Healthsomeness Written Logo


This article is part of a larger article titled "100+ Healthiest Foods On Planet Earth."  Read it here.

Cherries Nutritional Information (per 100g)

Water: 86.1 g
Calories: 50 kcal
Protein: 1 g
Carbohydrate: 12.2 g
Dietary fiber: 1.6 g
Sugars: 8.5 g
Fat: 0.3 g
Saturated fat: 0.1 g
Monounsaturated fat: 0.1 g
Polyunsaturated fat: 0.1 g
Vitamin C: 10 mg
Vitamin B3: 0.4 mg
Vitamin B9: 8 μg
Vitamin A: 64 μg
Vitamin E: 0.1 mg
Vitamin K: 2.1 μg
Calcium: 16 mg
Iron: 0.3 mg
Magnesium: 9 mg
Phosphorus: 15 mg
Potassium: 173 mg
Sodium: 3 mg
Zinc: 0.1 mg

Cherries are the ultimate treat whether simply chopped and served with ice cream or bubbled down into a compote to eat with yogurt. They are also bursting with scientifically proven health benefits that will leave you wanting to incorporate more of them into your diet.

Help Prevent Obesity. Cherries have long been associated with weight loss and a recent study has investigated what, if any, effect cherries would have on levels of obesity.

Mice were fed a high-fat diet and given one of two concentrations of cherry anthocyanin extract – either 40mg/kg or 200mg/kg. In both groups, there was a significant reduction in body fat of 5.2% for the first group and 11.2% for the second. The results also showed that there was a decrease in the complications associated with obesity such as high blood pressure, cholesterol and blood glucose.

Reduces Risk Of Gout Attacks. Gout is a form of arthritis that makes joints become incredibly swollen when small crystals of uric acid form. Studies have been done to investigate ways to manage the symptoms as naturally as possible. One such study has identified cherries as being able to reduce the risk of gout attacks.

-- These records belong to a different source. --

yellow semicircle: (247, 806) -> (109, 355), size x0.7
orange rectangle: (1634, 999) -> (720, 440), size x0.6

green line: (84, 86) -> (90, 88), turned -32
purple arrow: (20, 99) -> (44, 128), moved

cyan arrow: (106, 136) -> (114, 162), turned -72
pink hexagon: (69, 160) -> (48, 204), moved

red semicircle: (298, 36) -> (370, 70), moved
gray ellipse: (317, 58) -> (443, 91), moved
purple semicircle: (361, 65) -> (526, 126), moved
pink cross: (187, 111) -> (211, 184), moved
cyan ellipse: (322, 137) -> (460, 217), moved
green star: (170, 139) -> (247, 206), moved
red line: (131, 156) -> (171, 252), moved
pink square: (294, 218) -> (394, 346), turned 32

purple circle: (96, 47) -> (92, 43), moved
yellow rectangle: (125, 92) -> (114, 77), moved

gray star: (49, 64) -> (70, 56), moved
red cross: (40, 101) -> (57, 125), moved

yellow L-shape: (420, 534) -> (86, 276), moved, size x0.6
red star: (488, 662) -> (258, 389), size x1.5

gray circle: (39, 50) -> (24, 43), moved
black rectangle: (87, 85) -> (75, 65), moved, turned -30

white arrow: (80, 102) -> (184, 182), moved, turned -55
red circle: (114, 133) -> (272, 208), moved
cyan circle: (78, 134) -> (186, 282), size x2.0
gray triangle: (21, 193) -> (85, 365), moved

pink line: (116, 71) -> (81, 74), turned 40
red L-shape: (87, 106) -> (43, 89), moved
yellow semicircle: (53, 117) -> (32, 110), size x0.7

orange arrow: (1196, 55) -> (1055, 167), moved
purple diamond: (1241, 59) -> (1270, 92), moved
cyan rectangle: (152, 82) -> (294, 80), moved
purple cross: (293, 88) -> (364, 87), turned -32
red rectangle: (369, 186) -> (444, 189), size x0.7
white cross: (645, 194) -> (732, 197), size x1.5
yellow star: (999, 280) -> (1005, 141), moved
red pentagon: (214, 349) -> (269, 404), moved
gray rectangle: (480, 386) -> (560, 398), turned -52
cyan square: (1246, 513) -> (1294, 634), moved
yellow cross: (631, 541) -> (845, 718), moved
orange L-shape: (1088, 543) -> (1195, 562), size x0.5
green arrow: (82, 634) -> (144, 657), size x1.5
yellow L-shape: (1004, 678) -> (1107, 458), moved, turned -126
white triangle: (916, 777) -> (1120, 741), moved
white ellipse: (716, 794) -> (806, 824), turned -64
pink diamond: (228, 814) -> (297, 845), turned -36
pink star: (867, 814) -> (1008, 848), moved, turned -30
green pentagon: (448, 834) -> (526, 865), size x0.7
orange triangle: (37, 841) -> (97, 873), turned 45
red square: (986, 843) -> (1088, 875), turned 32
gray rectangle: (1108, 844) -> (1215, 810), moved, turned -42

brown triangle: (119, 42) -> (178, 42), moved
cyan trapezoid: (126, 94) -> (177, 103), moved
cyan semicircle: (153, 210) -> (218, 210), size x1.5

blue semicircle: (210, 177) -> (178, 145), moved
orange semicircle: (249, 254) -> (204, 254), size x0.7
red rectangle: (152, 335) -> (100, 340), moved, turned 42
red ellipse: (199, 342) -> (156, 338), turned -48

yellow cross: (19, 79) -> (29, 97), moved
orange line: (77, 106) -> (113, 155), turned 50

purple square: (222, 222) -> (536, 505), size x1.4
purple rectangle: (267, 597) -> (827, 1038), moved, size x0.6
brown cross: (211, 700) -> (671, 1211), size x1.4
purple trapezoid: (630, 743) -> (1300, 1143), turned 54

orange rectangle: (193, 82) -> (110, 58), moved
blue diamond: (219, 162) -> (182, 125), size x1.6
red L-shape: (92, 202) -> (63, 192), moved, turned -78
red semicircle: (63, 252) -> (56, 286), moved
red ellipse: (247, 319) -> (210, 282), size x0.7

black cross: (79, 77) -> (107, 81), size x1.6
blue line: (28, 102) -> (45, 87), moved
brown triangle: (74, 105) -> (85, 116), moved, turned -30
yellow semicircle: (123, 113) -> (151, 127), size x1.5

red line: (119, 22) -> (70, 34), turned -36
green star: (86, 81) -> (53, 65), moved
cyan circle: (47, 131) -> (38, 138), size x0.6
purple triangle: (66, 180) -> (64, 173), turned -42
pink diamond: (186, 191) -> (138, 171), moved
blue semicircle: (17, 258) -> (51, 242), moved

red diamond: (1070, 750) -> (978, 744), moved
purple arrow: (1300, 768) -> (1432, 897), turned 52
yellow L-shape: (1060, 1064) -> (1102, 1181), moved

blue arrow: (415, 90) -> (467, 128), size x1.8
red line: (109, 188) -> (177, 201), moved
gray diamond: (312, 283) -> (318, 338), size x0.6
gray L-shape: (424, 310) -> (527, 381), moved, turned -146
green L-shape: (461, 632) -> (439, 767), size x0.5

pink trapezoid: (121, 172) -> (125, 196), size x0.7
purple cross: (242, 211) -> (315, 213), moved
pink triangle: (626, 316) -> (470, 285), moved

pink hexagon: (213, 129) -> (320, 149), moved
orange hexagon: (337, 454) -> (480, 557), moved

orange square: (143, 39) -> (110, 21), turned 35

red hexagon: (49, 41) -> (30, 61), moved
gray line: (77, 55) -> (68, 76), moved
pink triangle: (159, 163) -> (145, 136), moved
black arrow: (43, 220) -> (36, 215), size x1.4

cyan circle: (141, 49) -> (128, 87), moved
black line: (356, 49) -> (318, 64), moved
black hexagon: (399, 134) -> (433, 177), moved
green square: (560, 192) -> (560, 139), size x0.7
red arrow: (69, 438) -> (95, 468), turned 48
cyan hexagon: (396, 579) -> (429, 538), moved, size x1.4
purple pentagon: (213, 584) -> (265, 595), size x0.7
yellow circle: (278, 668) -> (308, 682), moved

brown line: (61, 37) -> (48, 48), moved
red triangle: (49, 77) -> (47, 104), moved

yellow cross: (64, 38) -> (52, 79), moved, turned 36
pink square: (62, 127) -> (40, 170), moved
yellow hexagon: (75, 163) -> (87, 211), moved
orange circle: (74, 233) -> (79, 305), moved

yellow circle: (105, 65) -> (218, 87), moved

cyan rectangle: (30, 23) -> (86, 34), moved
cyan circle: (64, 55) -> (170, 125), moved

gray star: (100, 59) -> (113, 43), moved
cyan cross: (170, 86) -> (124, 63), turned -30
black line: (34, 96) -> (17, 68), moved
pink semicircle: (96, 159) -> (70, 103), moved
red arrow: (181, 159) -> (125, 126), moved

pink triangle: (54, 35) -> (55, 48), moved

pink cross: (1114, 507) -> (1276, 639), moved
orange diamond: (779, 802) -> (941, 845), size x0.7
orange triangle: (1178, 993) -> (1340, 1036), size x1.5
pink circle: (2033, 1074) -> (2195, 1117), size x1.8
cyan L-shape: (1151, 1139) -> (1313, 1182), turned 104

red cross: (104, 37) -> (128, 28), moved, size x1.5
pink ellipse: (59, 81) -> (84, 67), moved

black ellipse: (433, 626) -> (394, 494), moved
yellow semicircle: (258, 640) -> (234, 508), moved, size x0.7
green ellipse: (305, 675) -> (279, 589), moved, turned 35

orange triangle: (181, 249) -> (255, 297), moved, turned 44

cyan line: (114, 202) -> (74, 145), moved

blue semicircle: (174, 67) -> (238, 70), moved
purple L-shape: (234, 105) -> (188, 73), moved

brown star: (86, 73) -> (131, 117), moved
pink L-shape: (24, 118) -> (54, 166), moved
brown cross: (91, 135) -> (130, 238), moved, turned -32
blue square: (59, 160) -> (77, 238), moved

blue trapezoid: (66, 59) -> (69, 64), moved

633 people suffering from gout were asked to consume cherries for two days; it was found that they experienced a 35% decrease in the risk of gout attacks. This pattern was found to be true across all subgroups. The researchers also found that if cherries were taken in conjunction with allopurinol, a gout medication, the participants experienced a massive 75% decrease in the risk of suffering a gout attack.

Increases Post-Exercise Recovery. We’re told that protein helps sore muscles recover from a vigorous exercise session, but a recent study turns that conventional wisdom on its head by showing that consumption of cherries can be just as beneficial in relieving sore, tired muscles.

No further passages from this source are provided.